Oil prices jumped to the highest level in over three months, sparking fears that escalating conflict in the Middle East could disrupt global oil supplies.



3,000 Troops Middle East Iran

(MEMO) — Oil prices jumped to the highest level in more than three months on Friday after the US killed a top Iranian military commander in Iraq, sparking fears that escalating conflict in the region could disrupt global oil supplies, Reuters reports.

An air strike at Baghdad airport killed Major-General Qassem Soleimani, architect of Iran’s spreading military influence in the Middle East, with Iran’s Supreme Leader Ayatollah Ali Khamenei vowing revenge.

Brent crude was up 3% or $1.96 a barrel by 12:37 a.m. ET (1737 GMT) at $68.21, just off the session peak of $69.50 a barrel, highest since the mid-September attack on Saudi oil facilities.

West Texas Intermediate (WTI) crude was up $1.52 or 2.5% at $62.70 a barrel. The session high was $64.09 a barrel, its highest since April 2019.

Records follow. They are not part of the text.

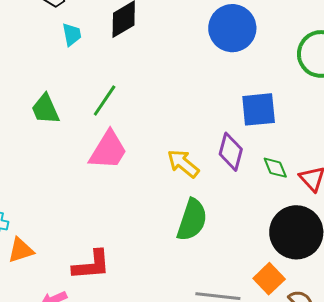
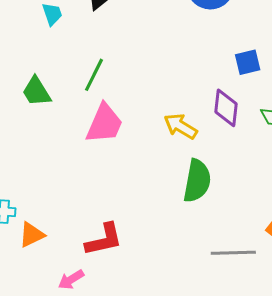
blue square: (259, 109) -> (248, 62), size x0.7

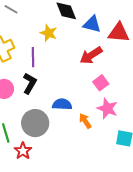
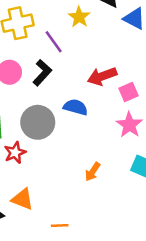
red arrow: (91, 55) -> (102, 76), moved
purple line: (33, 57) -> (54, 42), turned -48
orange arrow: (85, 121) -> (93, 172), moved, turned -126

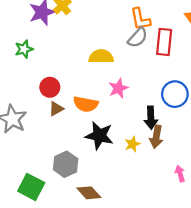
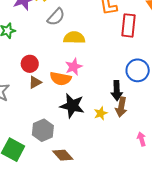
gray semicircle: (138, 37) -> (56, 17), moved
pink star: (118, 88) -> (74, 67), moved

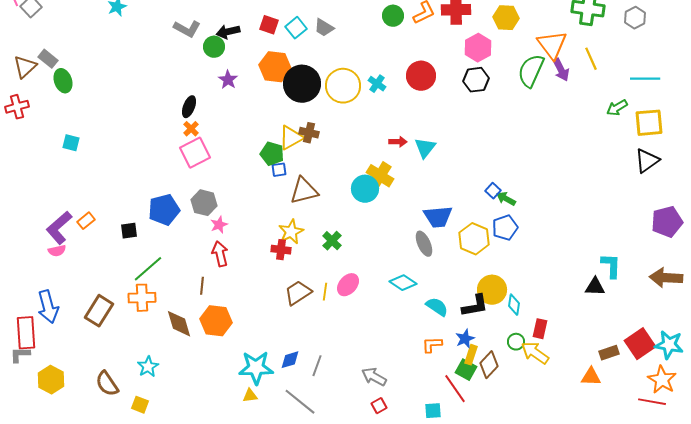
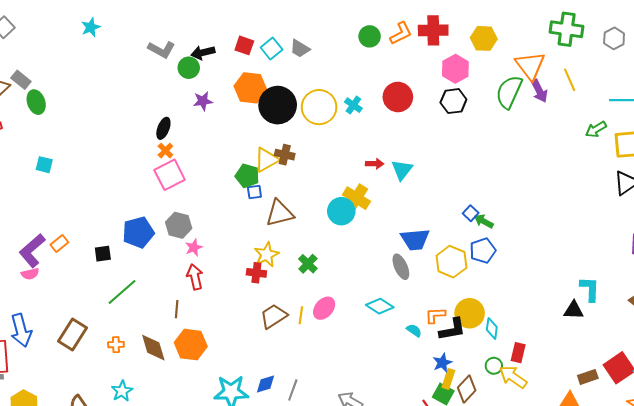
purple star: (228, 80) -> (203, 101), turned 30
orange cross: (142, 298) -> (116, 345), moved, size x0.6
cyan semicircle: (437, 307) -> (414, 330), size x0.7
orange L-shape: (432, 345) -> (435, 315), moved

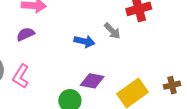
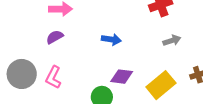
gray arrow: (112, 31) -> (172, 41), moved, turned -60

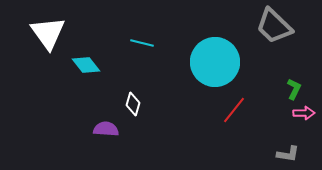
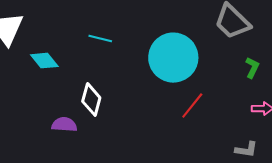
green L-shape: (294, 89) -> (252, 68), moved
white diamond: (133, 104) -> (91, 100), size x1.4

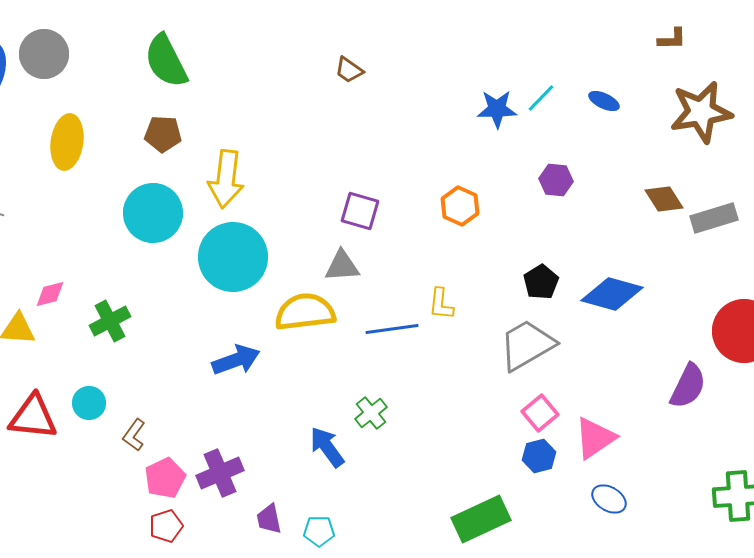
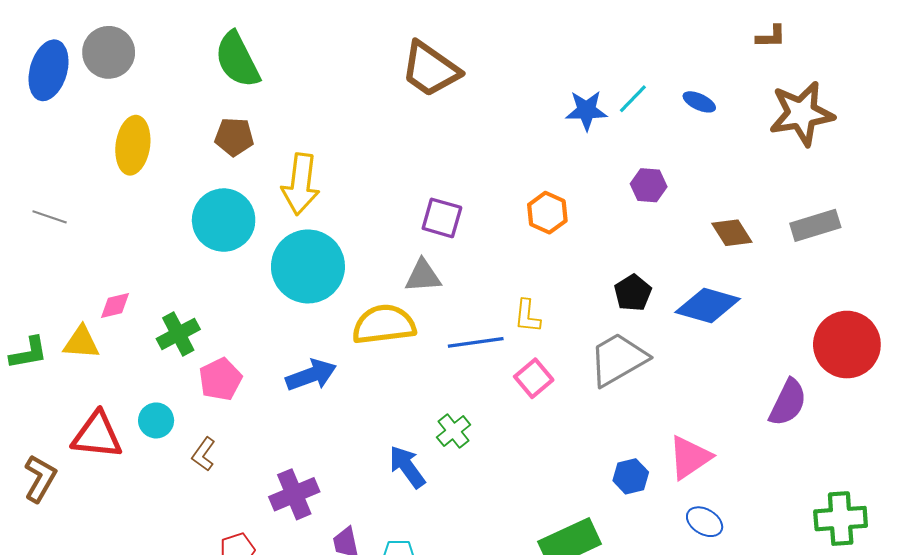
brown trapezoid: (349, 70) -> (430, 69), size x2.0
brown diamond: (664, 199) -> (732, 233), moved
pink square: (540, 413) -> (534, 378), moved
pink pentagon: (165, 478) -> (220, 379), moved

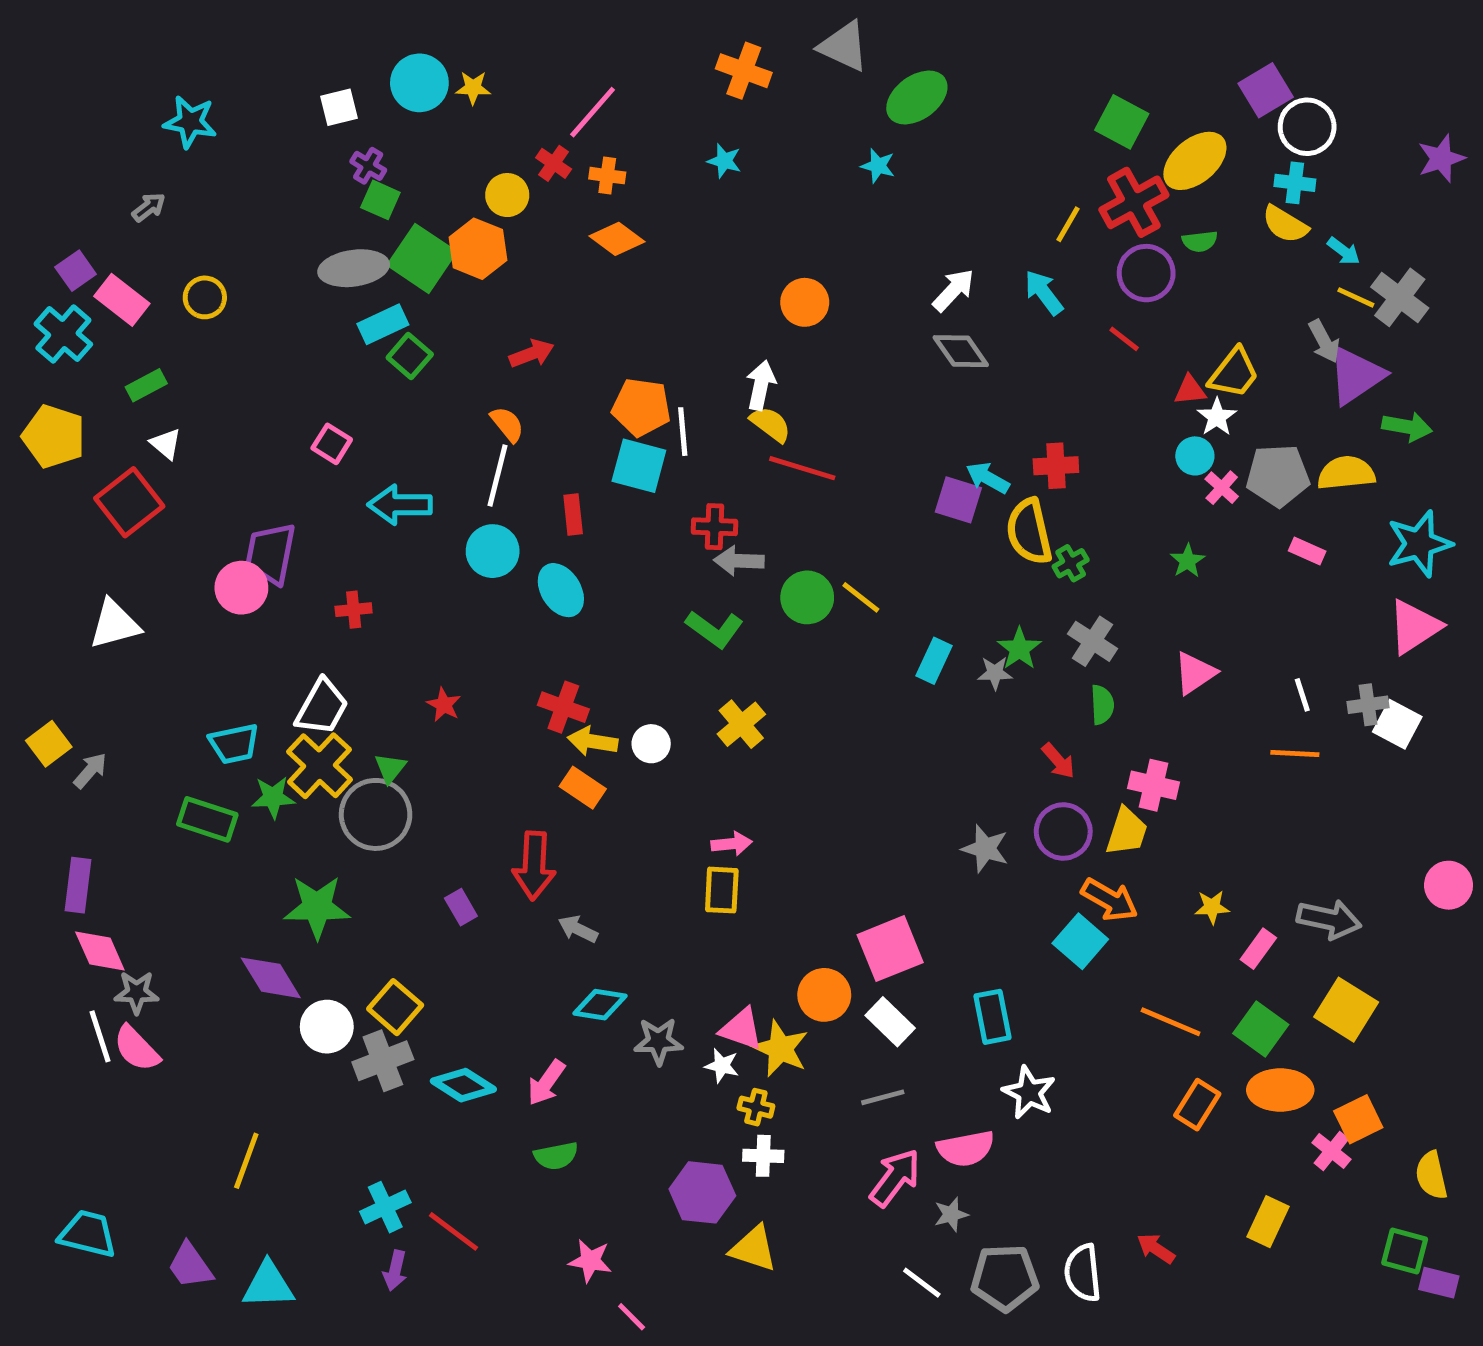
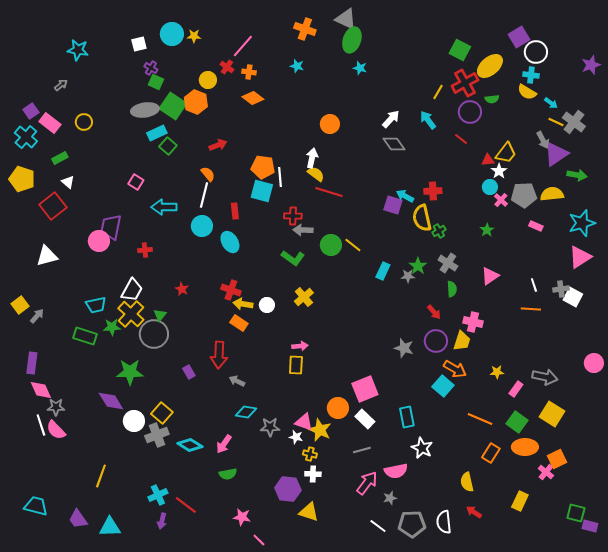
green ellipse: (917, 97) -> (352, 40), moved, turned -35
yellow semicircle: (1431, 1175) -> (467, 482), moved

US Secretary of State Mike Pompeo said Soleimani was planning attacks on US facilities and workers in Iraq, Lebanon, Syria and other countries.

Tensions between the United States and Iran have flared over the past year as Washington reimposed sanctions on Tehran and in the aftermath of a missile and drone attack on oil installations of the Saudi Aramco company that US officials blamed Iran for.

The Soleimani attack has brought those tensions back to the forefront, fanning worries about a squeeze on crude supplies, though the effect of the increased geopolitical risk remains unclear.

“The market is trying to assess whether we’ll see a supply disruption, if any,” said Andy Lipow, president of consultants Lipow Oil Associates.

“Iran has already seen their exports cut to minimal volumes; they have little to lose in the way of crude oil exports.”

More than 675,000 front-month WTI contracts changed hands, the most in a month, while Brent trading volumes surpassed 364,000 lots, highest since the Saudi attacks.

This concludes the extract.